El cuento
Capítulo 1: El árbol de los sentimientos
Clara miró por la ventana de su nueva habitación. En el jardín había un roble enorme con ramas que se extendían hacia todas direcciones. Sus hojas susurraban secretos al viento mientras ella suspiraba profundamente, pensando en todos los cambios.

Mamá entró suavemente y se sentó junto a Clara. «Sé que todo esto es muy nuevo para ti, cariño», le dijo abrazándola. «David y Hugo van a vivir con nosotras ahora, pero eso no significa que tengas que cambiar tus sentimientos de la noche a la mañana.

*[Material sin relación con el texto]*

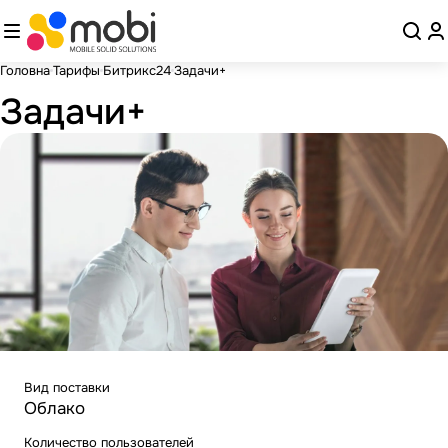
Головна
Тарифы
Битрикс24
Задачи+
Задачи+
Вид поставки
Облако
Количество пользователей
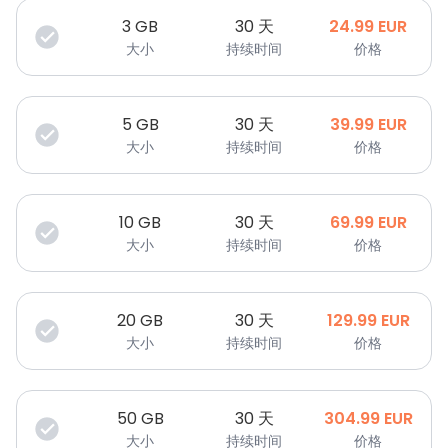
3
GB
30 天
24.99
EUR
大小
持续时间
价格
5
GB
30 天
39.99
EUR
大小
持续时间
价格
10
GB
30 天
69.99
EUR
大小
持续时间
价格
20
GB
30 天
129.99
EUR
大小
持续时间
价格
50
GB
30 天
304.99
EUR
大小
持续时间
价格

Es normal sentirse confundida». Clara asintió sin apartar la mirada del árbol.
De repente, algo brillante apareció entre las hojas del roble. Un búho de plumas rosadas voló hasta la ventana y se posó en el alféizar. «Hola, Clara. Soy Olivia», dijo con voz melodiosa. «He venido a ayudarte con algo muy especial». Los ojos de Clara se abrieron como platos llenos de sorpresa.
Olivia extendió sus alas rosadas y sonrió sabiamente. «Este árbol es mágico, pequeña. Cada rama representa los sentimientos de las personas que viven aquí. Cuando una familia crece, aparecen nuevas ramas, pero las antiguas nunca desaparecen». Clara observó el árbol con curiosidad renovada. Sus ramas parecían moverse con vida propia, contando historias silenciosas.

«Pero yo no quiero que las cosas cambien», susurró Clara. «Echo de menos cuando éramos solo mamá y yo». Olivia asintió comprensivamente. «Es normal sentir eso. Los cambios dan miedo a veces. Pero mira bien: tu rama con mamá sigue ahí, fuerte y bonita. Nadie puede quitártela nunca».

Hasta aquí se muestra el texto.